As an example, the Sample {{site.data.keyword.retrieveandrankshort}} Training Data listed above would be converted to be used in {{site.data.keyword.discoveryshort}} tooling as follows:

{
  "natural_language_query": "Who was the first royal to attend Wimbledon?",
  "examples": [
    {
      "document_id": "e26a3d20-30fa-11e7-aa5e-d1632b06e0b1",
      "relevance": 0
    },
    {
      "document_id": "da1bc620-30fa-11e7-8f90-3305f35a93c9",
      "relevance": 0
    },
    {
      "document_id": "d9c0add0-30fa-11e7-aa5e-d1632b06e0b1",
      "relevance": 10
    },
    {
      "document_id": "da1bc620-30fa-11e7-8f90-3305f35a93c9",
      "relevance": 10
    }
  ]
}

{: codeblock}

Language support

{: #language}

See the language support table for {{site.data.keyword.discoveryshort}}. {{site.data.keyword.retrieveandrankshort}} features are primarily supported by Basic {{site.data.keyword.discoveryshort}} language support.

Migrating queries

{: #queries}

The {{site.data.keyword.discoveryfull}} query language is different to the Solr query language used by {{site.data.keyword.retrieveandrankshort}}. Existing queries should be rerouted to one of the {{site.data.keyword.discoveryfull}} query methods and converted to use the {{site.data.keyword.discoveryfull}} query language. The following table describes some of the typical operators that are used in most queries:

Migrating from Solr querying to {{site.data.keyword.discoveryshort}} - Typical operators

Solr Operator Discovery Operator Description
. . JSON delimiter
: : Includes
:: Exact match
-{fieldname}: :! Does not include
::! Not an exact match
\ \ Escape character
"" "" Phrase query
() (), [] Nested grouping
OR [|] or
AND [,] and
[* TO 100] <=, >=, >, < Numerical comparisons
^x ^x Score multiplier
* * Wildcard
~(0 to 1) [~n] String variation

Consult the Query concepts and Query reference documentation for detailed information about the {{site.data.keyword.discoveryfull}} query language.

Standalone Watson Document Conversion service migration

{: #dcs}

If you are using {{site.data.keyword.documentconversionshort}} to help ingest content into {{site.data.keyword.retrieveandrankshort}}, then that functionality has evolved into a single service - {{site.data.keyword.discoveryshort}}. {{site.data.keyword.discoveryshort}} lets you easily convert, enrich, and ingest Microsoft Word, PDF, HTML, and JSON documents into a trainable and searchable index. This section is relevant to you if your use case doesn't involve storing the converted content in an index. If you are ingesting documents into an index, see ingesting to the {{site.data.keyword.discoveryshort}} service.
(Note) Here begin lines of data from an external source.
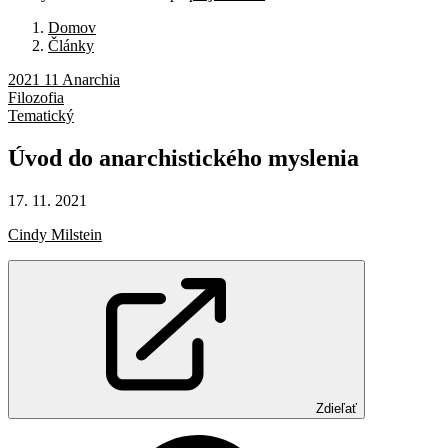
Domov
Články
2021 11 Anarchia
Filozofia
Tematický
Úvod
do
anarchistického
myslenia
17. 11. 2021
Cindy Milstein
Zdieľať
IBM no longer provides a service that is designed for standalone conversion of Microsoft Word, PDF, and HTML documents. If you are currently using the {{site.data.keyword.documentconversionshort}} service and do not ingest the output into an online indexed service (such as {{site.data.keyword.discoveryshort}}), it is recommended that you consider migrating to an open-source alternative such as Apache Tika External link icon{: new_window}.